Organizing for Results

"(C)omprehensive community development can't be the work of one organization: it must be the work of several...Remember the old adage...'Many hands make the work possible.'"

Jim Capraro, Can Successful Community Development Be Anything But Comprehensive, Shelterforce #172 WINTER '12/'13: 35-38.

I'm coming late to this terrific issue of Shelterforce, Time to Rethink CDCs? Capraro's article is incredibly refreshing. Community Development Corporations (CDCs) need to think comprehensively (beyond housing or economic development), but don't necessarily need to be in the lead.
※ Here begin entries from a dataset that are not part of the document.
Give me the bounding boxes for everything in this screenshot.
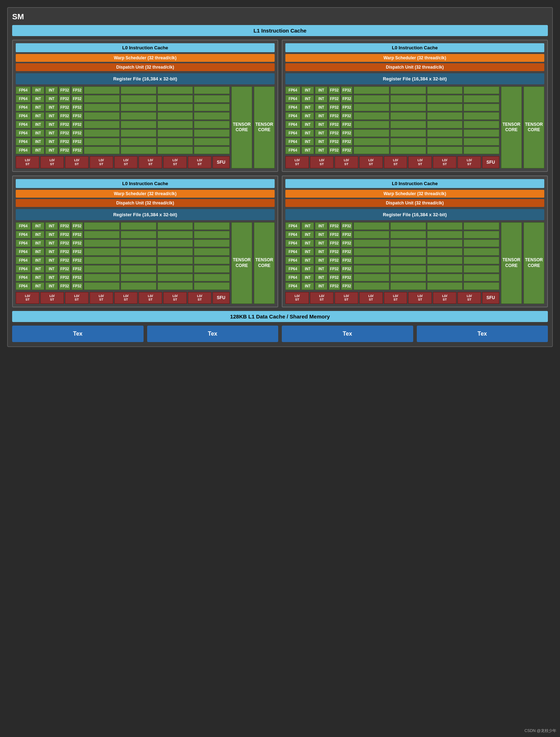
fp32-cell: FP32 [341,104,352,111]
green-cell [84,282,120,290]
core-row-bl-2: FP64 INT INT FP32 FP32 [16,239,230,247]
green-cell [194,274,230,281]
green-cell [121,231,156,238]
green-cell [354,95,389,103]
green-cell [121,112,156,120]
int-cell: INT [32,239,44,247]
green-cell [390,95,426,103]
fp64-cell: FP64 [16,138,31,145]
green-cell [464,129,499,137]
fp32-cell: FP32 [59,257,70,264]
ld-st-cell: LD/ST [16,292,39,304]
int-cell: INT [32,121,44,128]
core-row-tr-5: FP64 INT INT FP32 FP32 [285,129,499,137]
fp32-cell: FP32 [71,121,83,128]
int-cell: INT [32,86,44,94]
fp64-cell: FP64 [285,257,300,264]
green-cell [84,222,120,230]
fp64-cell: FP64 [16,265,31,273]
green-cell [194,147,230,154]
green-cell [194,239,230,247]
fp32-cell: FP32 [341,138,352,145]
fp32-cell: FP32 [329,239,340,247]
green-cell [354,104,389,111]
int-cell: INT [32,265,44,273]
fp64-cell: FP64 [16,248,31,256]
warp-scheduler-br: Warp Scheduler (32 thread/clk) [285,190,544,198]
fp32-cell: FP32 [341,231,352,238]
green-cell [427,147,463,154]
ld-st-cell: LD/ST [335,156,358,168]
dispatch-unit-br: Dispatch Unit (32 thread/clk) [285,199,544,207]
fp32-cell: FP32 [341,257,352,264]
sfu-cell-tr: SFU [482,156,499,168]
int-cell: INT [301,274,314,281]
int-cell: INT [45,274,58,281]
sm-container: SM L1 Instruction Cache L0 Instruction C… [7,7,553,347]
green-cell [464,239,499,247]
tensor-core-1-bl: TENSORCORE [231,222,252,304]
core-row-br-1: FP64 INT INT FP32 FP32 [285,231,499,238]
green-cell [427,231,463,238]
ld-st-row-tl: LD/ST LD/ST LD/ST LD/ST LD/ST LD/ST LD/S… [16,156,230,168]
tensor-core-1-tr: TENSORCORE [501,86,522,168]
int-cell: INT [301,231,314,238]
green-cell [158,104,193,111]
fp64-cell: FP64 [16,104,31,111]
fp32-cell: FP32 [341,239,352,247]
fp32-cell: FP32 [341,282,352,290]
core-row-bl-1: FP64 INT INT FP32 FP32 [16,231,230,238]
green-cell [354,239,389,247]
fp32-cell: FP32 [59,129,70,137]
core-row-bl-0: FP64 INT INT FP32 FP32 [16,222,230,230]
ld-st-cell: LD/ST [188,156,211,168]
core-row-br-6: FP64 INT INT FP32 FP32 [285,274,499,281]
green-cell [84,257,120,264]
tensor-core-2-bl: TENSORCORE [254,222,275,304]
fp64-cell: FP64 [285,129,300,137]
green-cell [390,121,426,128]
green-cell [194,282,230,290]
int-cell: INT [315,95,328,103]
sfu-cell-br: SFU [482,292,499,304]
fp32-cell: FP32 [329,282,340,290]
green-cell [121,274,156,281]
int-cell: INT [32,112,44,120]
core-row-br-5: FP64 INT INT FP32 FP32 [285,265,499,273]
int-cell: INT [32,104,44,111]
fp64-cell: FP64 [285,104,300,111]
green-cell [84,265,120,273]
green-cell [121,104,156,111]
register-file-bl: Register File (16,384 x 32-bit) [16,209,275,220]
fp32-cell: FP32 [59,95,70,103]
green-cell [464,121,499,128]
fp32-cell: FP32 [59,138,70,145]
green-cell [84,121,120,128]
fp32-cell: FP32 [71,222,83,230]
int-cell: INT [32,282,44,290]
green-cell [158,95,193,103]
int-cell: INT [45,138,58,145]
top-left-quadrant: L0 Instruction Cache Warp Scheduler (32 … [12,40,278,172]
tex-cell-3: Tex [282,326,413,342]
int-cell: INT [315,239,328,247]
green-cell [427,121,463,128]
green-cell [354,138,389,145]
int-cell: INT [32,274,44,281]
green-cell [354,147,389,154]
fp64-cell: FP64 [16,231,31,238]
green-cell [84,248,120,256]
ld-st-cell: LD/ST [384,156,408,168]
int-cell: INT [301,95,314,103]
fp64-cell: FP64 [16,129,31,137]
ld-st-cell: LD/ST [163,292,187,304]
compute-area-br: FP64 INT INT FP32 FP32 FP64 INT INT [285,222,544,304]
int-cell: INT [45,248,58,256]
fp32-cell: FP32 [71,138,83,145]
ld-st-row-tr: LD/ST LD/ST LD/ST LD/ST LD/ST LD/ST LD/S… [285,156,499,168]
green-cell [194,138,230,145]
int-cell: INT [315,129,328,137]
green-cell [390,282,426,290]
green-cell [390,147,426,154]
bottom-left-quadrant: L0 Instruction Cache Warp Scheduler (32 … [12,175,278,308]
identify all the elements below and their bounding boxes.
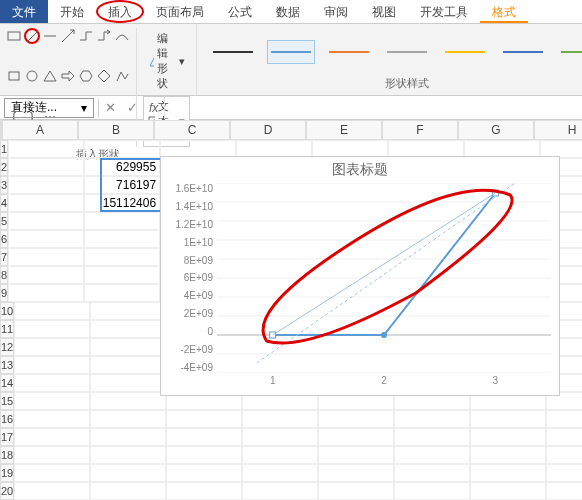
shape-textbox-icon[interactable]: [6, 28, 22, 44]
plot-area[interactable]: [217, 183, 551, 373]
cancel-button[interactable]: ✕: [99, 100, 121, 115]
cell-A7[interactable]: [8, 248, 84, 266]
cell-A12[interactable]: [14, 338, 90, 356]
name-box[interactable]: 直接连... ▾: [4, 98, 94, 118]
col-G[interactable]: G: [458, 120, 534, 140]
tab-view[interactable]: 视图: [360, 0, 408, 23]
cell-B16[interactable]: [90, 410, 166, 428]
cell-A1[interactable]: [8, 140, 84, 158]
cell-E19[interactable]: [318, 464, 394, 482]
shape-rect-icon[interactable]: [6, 68, 22, 84]
col-D[interactable]: D: [230, 120, 306, 140]
row-header[interactable]: 16: [0, 410, 14, 428]
cell-B4[interactable]: 15112406: [84, 194, 160, 212]
cell-D16[interactable]: [242, 410, 318, 428]
col-E[interactable]: E: [306, 120, 382, 140]
style-blue[interactable]: [267, 40, 315, 64]
cell-E17[interactable]: [318, 428, 394, 446]
cell-B5[interactable]: [84, 212, 160, 230]
cell-H17[interactable]: [546, 428, 582, 446]
cell-A11[interactable]: [14, 320, 90, 338]
cell-F20[interactable]: [394, 482, 470, 500]
col-H[interactable]: H: [534, 120, 582, 140]
cell-B19[interactable]: [90, 464, 166, 482]
shape-freeform-icon[interactable]: [114, 68, 130, 84]
cell-A2[interactable]: [8, 158, 84, 176]
confirm-button[interactable]: ✓: [121, 100, 143, 115]
row-header[interactable]: 9: [0, 284, 8, 302]
row-header[interactable]: 5: [0, 212, 8, 230]
cell-B11[interactable]: [90, 320, 166, 338]
tab-developer[interactable]: 开发工具: [408, 0, 480, 23]
row-header[interactable]: 1: [0, 140, 8, 158]
cell-B18[interactable]: [90, 446, 166, 464]
cell-B13[interactable]: [90, 356, 166, 374]
cell-E20[interactable]: [318, 482, 394, 500]
cell-B14[interactable]: [90, 374, 166, 392]
cell-A20[interactable]: [14, 482, 90, 500]
row-header[interactable]: 4: [0, 194, 8, 212]
row-header[interactable]: 12: [0, 338, 14, 356]
cell-H19[interactable]: [546, 464, 582, 482]
style-gold[interactable]: [441, 40, 489, 64]
shape-hex-icon[interactable]: [78, 68, 94, 84]
cell-D20[interactable]: [242, 482, 318, 500]
cell-D17[interactable]: [242, 428, 318, 446]
shape-circle-icon[interactable]: [24, 68, 40, 84]
cell-B7[interactable]: [84, 248, 160, 266]
style-gallery[interactable]: [203, 28, 582, 76]
style-blue2[interactable]: [499, 40, 547, 64]
cell-B15[interactable]: [90, 392, 166, 410]
shape-connector-icon[interactable]: [78, 28, 94, 44]
row-header[interactable]: 17: [0, 428, 14, 446]
formula-input[interactable]: [164, 96, 582, 119]
cell-A18[interactable]: [14, 446, 90, 464]
cell-A14[interactable]: [14, 374, 90, 392]
fx-icon[interactable]: fx: [143, 101, 164, 115]
cell-A15[interactable]: [14, 392, 90, 410]
row-header[interactable]: 10: [0, 302, 14, 320]
style-green[interactable]: [557, 40, 582, 64]
row-header[interactable]: 2: [0, 158, 8, 176]
row-header[interactable]: 14: [0, 374, 14, 392]
cell-F18[interactable]: [394, 446, 470, 464]
cell-D19[interactable]: [242, 464, 318, 482]
row-header[interactable]: 13: [0, 356, 14, 374]
cell-G20[interactable]: [470, 482, 546, 500]
cell-G16[interactable]: [470, 410, 546, 428]
chart-title[interactable]: 图表标题: [161, 157, 559, 183]
cell-G17[interactable]: [470, 428, 546, 446]
cell-B12[interactable]: [90, 338, 166, 356]
style-gray[interactable]: [383, 40, 431, 64]
cell-E18[interactable]: [318, 446, 394, 464]
shape-arrow-icon[interactable]: [60, 28, 76, 44]
tab-file[interactable]: 文件: [0, 0, 48, 23]
tab-home[interactable]: 开始: [48, 0, 96, 23]
cell-C20[interactable]: [166, 482, 242, 500]
row-header[interactable]: 3: [0, 176, 8, 194]
cell-B17[interactable]: [90, 428, 166, 446]
cell-F16[interactable]: [394, 410, 470, 428]
row-header[interactable]: 6: [0, 230, 8, 248]
chevron-down-icon[interactable]: ▾: [81, 101, 87, 115]
tab-data[interactable]: 数据: [264, 0, 312, 23]
cell-B6[interactable]: [84, 230, 160, 248]
cell-B1[interactable]: [84, 140, 160, 158]
chart[interactable]: 图表标题 1.6E+10 1.4E+10 1.2E+10 1E+10 8E+09…: [160, 156, 560, 396]
cell-B10[interactable]: [90, 302, 166, 320]
shape-curve-icon[interactable]: [114, 28, 130, 44]
cell-C17[interactable]: [166, 428, 242, 446]
shape-elbow-icon[interactable]: [96, 28, 112, 44]
row-header[interactable]: 11: [0, 320, 14, 338]
shape-diamond-icon[interactable]: [96, 68, 112, 84]
col-F[interactable]: F: [382, 120, 458, 140]
tab-formulas[interactable]: 公式: [216, 0, 264, 23]
cell-C19[interactable]: [166, 464, 242, 482]
shape-rarrow-icon[interactable]: [60, 68, 76, 84]
cell-A16[interactable]: [14, 410, 90, 428]
cell-A9[interactable]: [8, 284, 84, 302]
cell-F19[interactable]: [394, 464, 470, 482]
edit-shape-button[interactable]: 编辑形状 ▾: [143, 28, 190, 94]
cell-C16[interactable]: [166, 410, 242, 428]
row-header[interactable]: 7: [0, 248, 8, 266]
Of course, this calculation differs across organizations and neighborhoods -- the point is to be thoughtful and explicit. Another challenge not mentioned, however, is that working comprehensively may produce a diverse array of poorly designed and implemented investments. The community development world has to think harder about focus, results, and evidence, yet this may run up against the aspirations of being comprehensive and working in coalitions.  The promise of "collective impact" or "aligned contributions" approaches is to grapple with the challenge of getting communities behind the most powerful interventions. Increasingly, many communities and community developers are turning to two-generation approaches that organize "cradle to career" pathways for kids and families. It gets comprehensive, don't worry, but there is a north star of results.